[What is required] Take the records below and set down exactly the lines from the one with "Mentions légales Et" to the one with "Afhalen in Alphen aan den Rijn", ends included; do not copy the pictures.

[Extracted records]
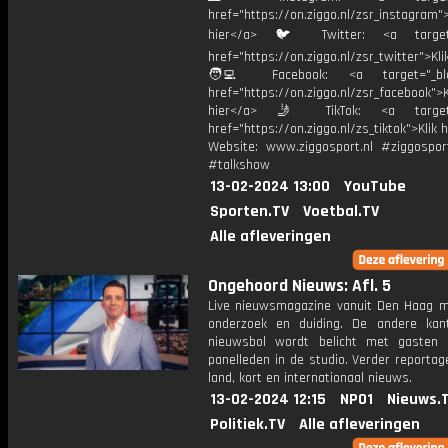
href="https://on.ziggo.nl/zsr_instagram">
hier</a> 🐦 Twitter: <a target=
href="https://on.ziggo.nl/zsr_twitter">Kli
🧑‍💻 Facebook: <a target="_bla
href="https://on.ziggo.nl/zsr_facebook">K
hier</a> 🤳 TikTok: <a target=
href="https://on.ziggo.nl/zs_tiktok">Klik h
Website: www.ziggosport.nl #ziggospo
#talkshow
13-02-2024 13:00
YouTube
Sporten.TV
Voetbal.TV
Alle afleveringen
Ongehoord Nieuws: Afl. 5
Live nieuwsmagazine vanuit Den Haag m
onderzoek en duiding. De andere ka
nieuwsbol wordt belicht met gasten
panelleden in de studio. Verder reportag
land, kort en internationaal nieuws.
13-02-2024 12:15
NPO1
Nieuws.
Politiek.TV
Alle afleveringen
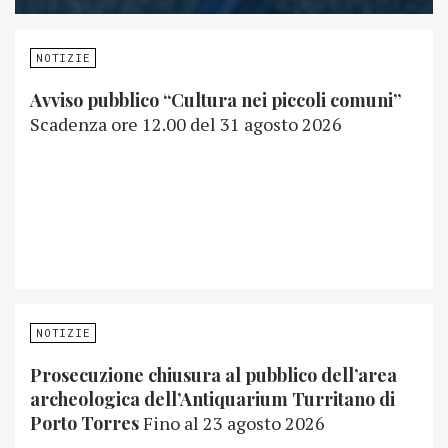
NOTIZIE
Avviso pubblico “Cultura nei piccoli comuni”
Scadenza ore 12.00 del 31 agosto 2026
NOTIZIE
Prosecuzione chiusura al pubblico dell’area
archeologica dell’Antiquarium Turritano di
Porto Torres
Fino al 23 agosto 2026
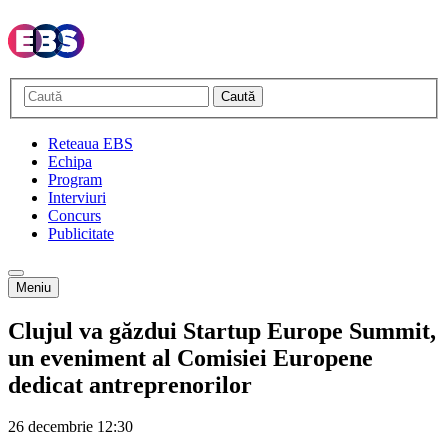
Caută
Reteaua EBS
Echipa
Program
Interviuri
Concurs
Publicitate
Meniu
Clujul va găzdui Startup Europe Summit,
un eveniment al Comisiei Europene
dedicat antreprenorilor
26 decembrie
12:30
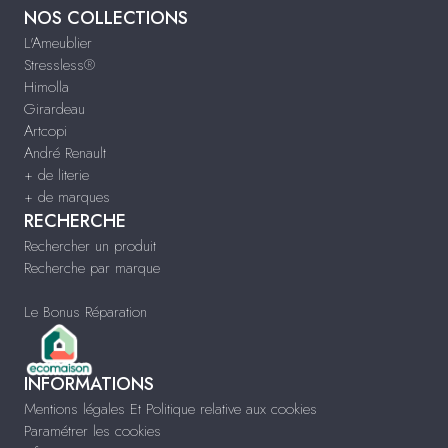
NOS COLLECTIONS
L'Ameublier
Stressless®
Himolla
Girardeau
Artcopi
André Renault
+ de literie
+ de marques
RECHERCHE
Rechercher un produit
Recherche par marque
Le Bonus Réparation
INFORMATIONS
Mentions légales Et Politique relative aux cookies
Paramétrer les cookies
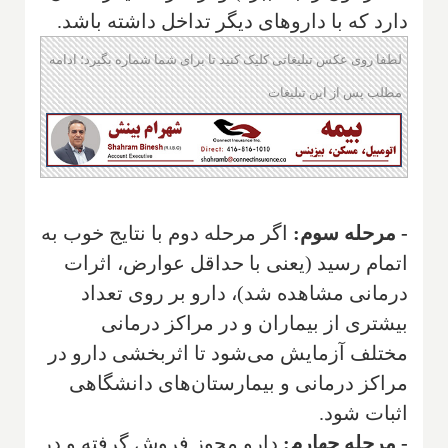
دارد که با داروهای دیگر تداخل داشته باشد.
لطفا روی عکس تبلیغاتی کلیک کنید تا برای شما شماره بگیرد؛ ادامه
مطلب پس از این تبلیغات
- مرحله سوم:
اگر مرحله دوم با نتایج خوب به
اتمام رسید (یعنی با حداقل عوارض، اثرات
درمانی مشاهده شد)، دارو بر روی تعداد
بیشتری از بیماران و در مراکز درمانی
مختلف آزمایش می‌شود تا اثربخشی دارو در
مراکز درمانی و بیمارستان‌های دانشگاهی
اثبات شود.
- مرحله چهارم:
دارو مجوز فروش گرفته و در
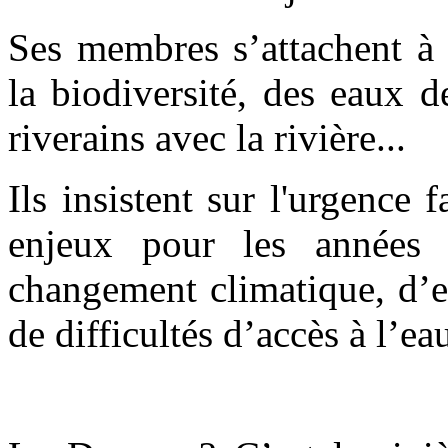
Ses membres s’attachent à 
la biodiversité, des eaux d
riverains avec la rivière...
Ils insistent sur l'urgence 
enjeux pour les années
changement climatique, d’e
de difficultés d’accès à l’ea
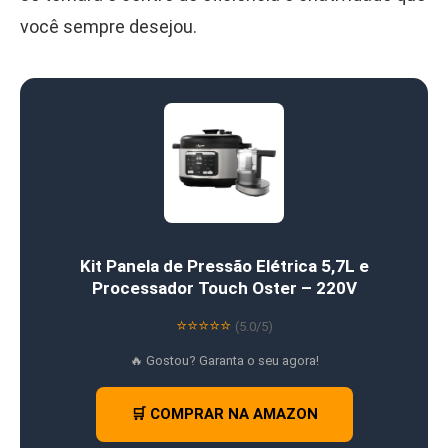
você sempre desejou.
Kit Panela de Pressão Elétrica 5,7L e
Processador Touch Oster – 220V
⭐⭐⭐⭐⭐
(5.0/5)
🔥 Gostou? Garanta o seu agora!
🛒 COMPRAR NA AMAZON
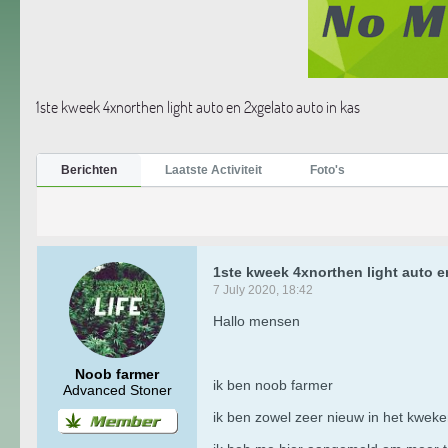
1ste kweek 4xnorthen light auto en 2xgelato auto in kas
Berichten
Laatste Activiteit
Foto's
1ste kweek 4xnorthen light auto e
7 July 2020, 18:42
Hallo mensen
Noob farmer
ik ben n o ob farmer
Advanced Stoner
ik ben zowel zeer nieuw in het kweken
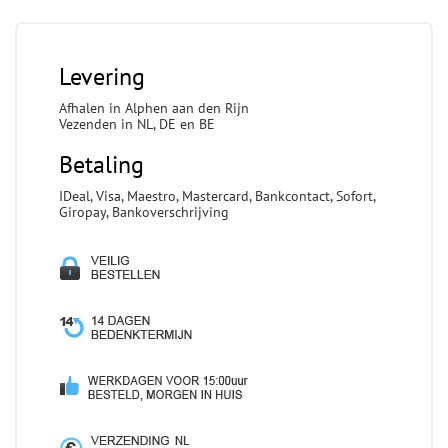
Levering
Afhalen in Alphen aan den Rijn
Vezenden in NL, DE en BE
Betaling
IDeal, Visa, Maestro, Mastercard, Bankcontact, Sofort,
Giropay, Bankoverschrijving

[Result of the exercise]
Mentions légales Et Politique relative aux cookies
Paramétrer les cookies
دارد که با داروهای دیگر تداخل داشته باشد.
لطفا روی عکس تبلیغاتی کلیک کنید تا برای شما شماره بگیرد؛ ادامه
مطلب پس از این تبلیغات
- مرحله سوم:
اگر مرحله دوم با نتایج خوب به
اتمام رسید (یعنی با حداقل عوارض، اثرات
درمانی مشاهده شد)، دارو بر روی تعداد
بیشتری از بیماران و در مراکز درمانی
مختلف آزمایش می‌شود تا اثربخشی دارو در
مراکز درمانی و بیمارستان‌های دانشگاهی
اثبات شود.
- مرحله چهارم:
دارو مجوز فروش گرفته و در
Ses membres s’attachent à 
la biodiversité, des eaux d
riverains avec la rivière...
Ils insistent sur l'urgence 
enjeux pour les années
changement climatique, d’e
de difficultés d’accès à l’ea
você sempre desejou.
Kit Panela de Pressão Elétrica 5,7L e
Processador Touch Oster – 220V
⭐⭐⭐⭐⭐
(5.0/5)
🔥 Gostou? Garanta o seu agora!
🛒 COMPRAR NA AMAZON
1ste kweek 4xnorthen light auto en 2xgelato auto in kas
Berichten
Laatste Activiteit
Foto's
1ste kweek 4xnorthen light auto e
7 July 2020, 18:42
Hallo mensen
Noob farmer
ik ben n o ob farmer
Advanced Stoner
ik ben zowel zeer nieuw in het kweken
Levering
Afhalen in Alphen aan den Rijn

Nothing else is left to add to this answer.